Demokrasi yang sehat menuntut ruang untuk keberanian baik dari rakyat untuk bersuara, maupun dari penguasa untuk mendengarkan. Namun, apa yang terjadi ketika kritik tidak dijawab dengan argumen atau klarifikasi, melainkan direspons dengan tekanan, pemantauan, bahkan teror?
Inilah yang kini tengah menjadi luka terbuka dalam kehidupan demokrasi kita. Berbagai tokoh yang menyampaikan kritik terhadap keabsahan ijazah Presiden Joko Widodo justru mendapat intimidasi yang sistematis. Alih-alih menjadi ajang klarifikasi terbuka, isu ini menjadi panggung ketakutan yang meluas.
🟧 Ijazah yang Dipertanyakan, Teror yang Dikirim: Siapa yang Takut Transparansi?
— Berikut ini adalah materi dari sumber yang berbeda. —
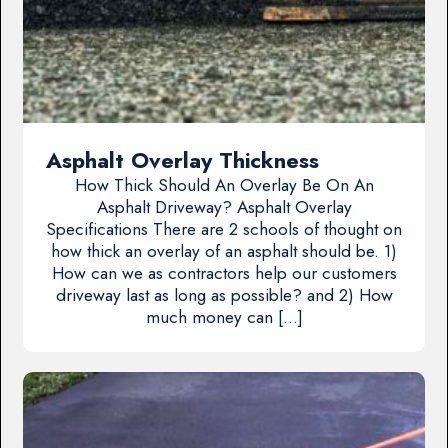
Asphalt Overlay Thickness
How Thick Should An Overlay Be On An
Asphalt Driveway? Asphalt Overlay
Specifications There are 2 schools of thought on
how thick an overlay of an asphalt should be. 1)
How can we as contractors help our customers
driveway last as long as possible? and 2) How
much money can […]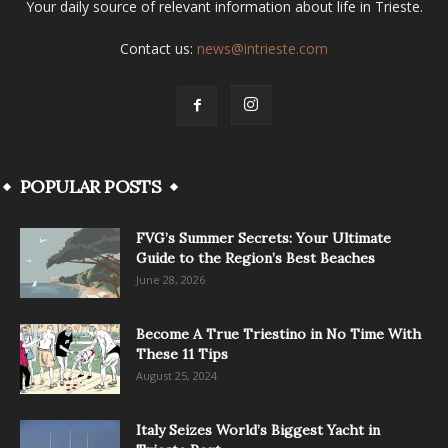
Your daily source of relevant information about life in Trieste.
Contact us:
news@intrieste.com
POPULAR POSTS
FVG’s Summer Secrets: Your Ultimate
Guide to the Region’s Best Beaches
June 28, 2026
Become A True Triestino in No Time With
These 11 Tips
August 25, 2024
Italy Seizes World’s Biggest Yacht in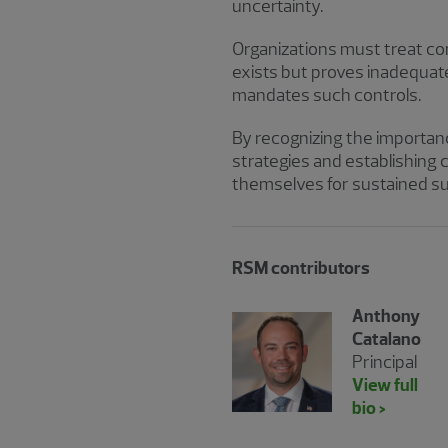
uncertainty.
Organizations must treat conti
exists but proves inadequat
mandates such controls.
By recognizing the importan
strategies and establishing 
themselves for sustained s
RSM contributors
Anthony
Catalano
Principal
View full
bio >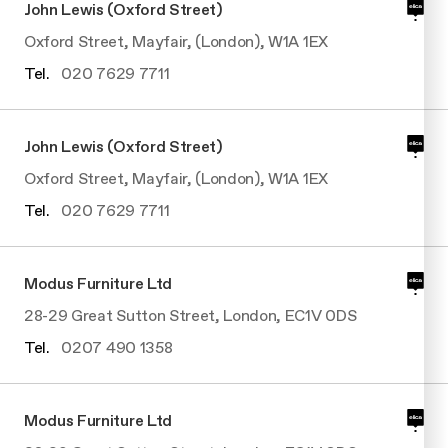
John Lewis (Oxford Street)
Undercabinet
Oxford Street, Mayfair, (London), W1A 1EX
Tel.
020 7629 7711
John Lewis (Oxford Street)
Oxford Street, Mayfair, (London), W1A 1EX
Tel.
020 7629 7711
Modus Furniture Ltd
28-29 Great Sutton Street, London, EC1V 0DS
Tel.
0207 490 1358
Modus Furniture Ltd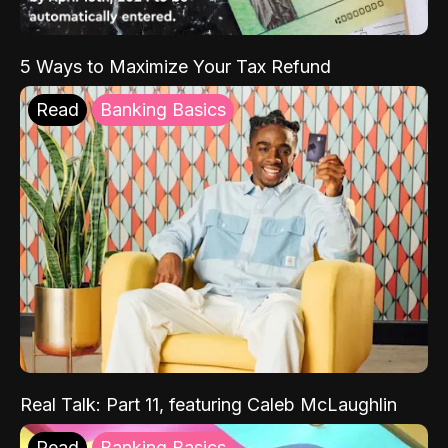
5 Ways to Maximize Your Tax Refund
Read
Banking Basics
Real Talk: Part 11, featuring Caleb McLaughlin
Read
Banking Basics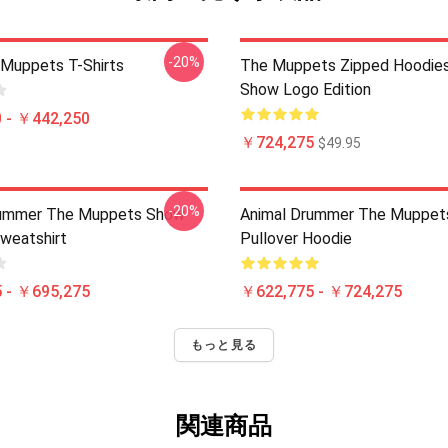
-20%
Muppets T-Shirts
The Muppets Zipped Hoodies
Show Logo Edition
 - ￥442,250
￥724,275
$49.95
-20%
rummer The Muppets Show
Animal Drummer The Muppet
Sweatshirt
Pullover Hoodie
 - ￥695,275
￥622,775 - ￥724,275
もっと見る
関連商品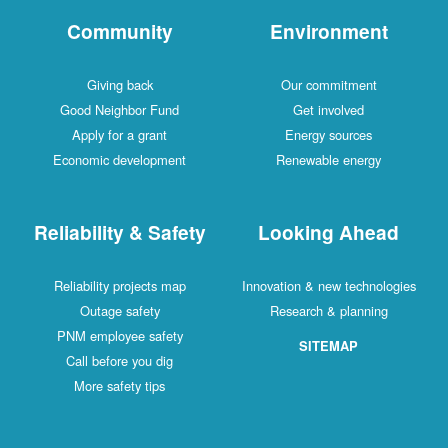
Community
Environment
Giving back
Our commitment
Good Neighbor Fund
Get involved
Apply for a grant
Energy sources
Economic development
Renewable energy
Reliability & Safety
Looking Ahead
Reliability projects map
Innovation & new technologies
Outage safety
Research & planning
PNM employee safety
SITEMAP
Call before you dig
More safety tips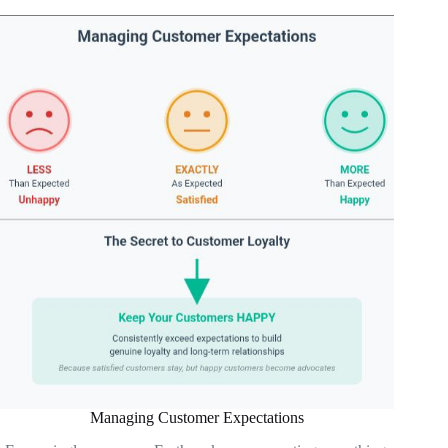
Managing Customer Expectations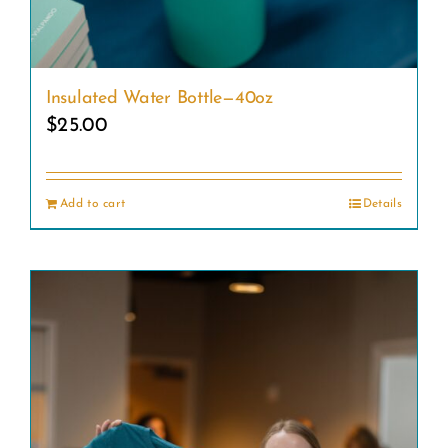
Insulated Water Bottle—40oz
$
25.00
Add to cart
Details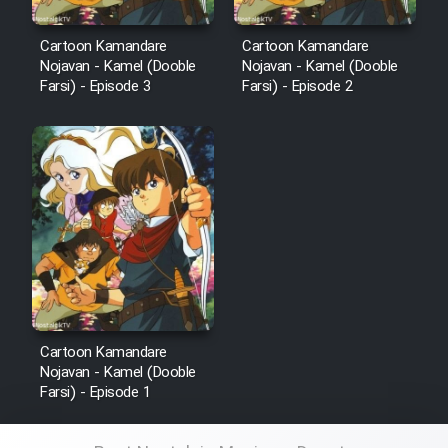
Cartoon Kamandare
Cartoon Kamandare
Nojavan - Kamel (Dooble
Nojavan - Kamel (Dooble
Farsi) - Episode 3
Farsi) - Episode 2
Cartoon Kamandare
Nojavan - Kamel (Dooble
Farsi) - Episode 1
Isu keabsahan ijazah Jokowi tidak muncul dari ruang kosong. Ia dibuka oleh tokoh-tokoh publik yang memiliki latar belakang akademik dan teknis, seperti Dr. Tifa (epidemiolog), Rismon Sianipar (forensik digital), dan Roy Suryo (pakar telematika). Kritik mereka tak berdiri di atas fitnah, tetapi pada panggilan transparansi terhadap dokumen publik seorang kepala negara.
Namun, respons yang muncul bukan klarifikasi logis. Roy Suryo mengaku diteror oleh orang tak dikenal. Dr. Tifa melaporkan adanya gangguan terhadap keluarganya. Rismon juga mengalami intimidasi setelah mengungkap analisis forensik terhadap dokumen terkait.
Alih-alih menjawab secara terbuka, respons yang muncul justru berupa tekanan dan intimidasi. Aparat seolah diam, bahkan beberapa tindakan seakan dibiarkan. Negara, melalui pembiaran institusionalnya, tampak membalas kritik dengan rasa takut.
🟨 Teror yang Berpola: Ancaman Sistematis atas Kebebasan Berpendapat
Jika satu orang dikriminalisasi, itu bisa disebut kecelakaan hukum. Tetapi jika tiga tokoh publik diserang secara beruntun setelah menyuarakan topik yang sama, maka yang terbaca adalah pola represi.
Pola tersebut tampak dalam:
- Penguntitan fisik dan digital, yang menciptakan ketakutan dan tekanan psikologis. Dr. Tifa bahkan menyebut keluarganya ikut terdampak.
- Panggilan hukum yang ganjil, seperti pelaporan ke polisi terhadap penyampai kritik berbasis data.
-Penyebaran data pribadi dan serangan karakter di media sosial, yang diarahkan untuk membungkam secara sosial.
- Tekanan terhadap institusi tempat para pengkritik bekerja, yang membuat mereka seolah harus memilih antara kebebasan bersuara atau kenyamanan karier.
Ini adalah bentuk ancaman terhadap kebebasan sipil, yang tak lagi dilakukan secara kasat mata oleh kekuasaan formal, tetapi oleh sistem yang dibiarkan bekerja dalam diam.
🟩 Diamnya Prabowo: Strategi Politik atau Pengabaian terhadap Ketakutan Publik?
Di tengah gelombang teror terhadap para pengkritik, suara yang dinanti justru tidak terdengar: Presiden terpilih Prabowo Subianto. Mengapa ia memilih diam?
Ada beberapa kemungkinan:
Pertama, Prabowo masih menjaga hubungan politik strategis dengan Jokowi dan pendukungnya. Masuk ke isu ini berarti berhadapan dengan loyalis yang belum sepenuhnya keluar dari arena kekuasaan.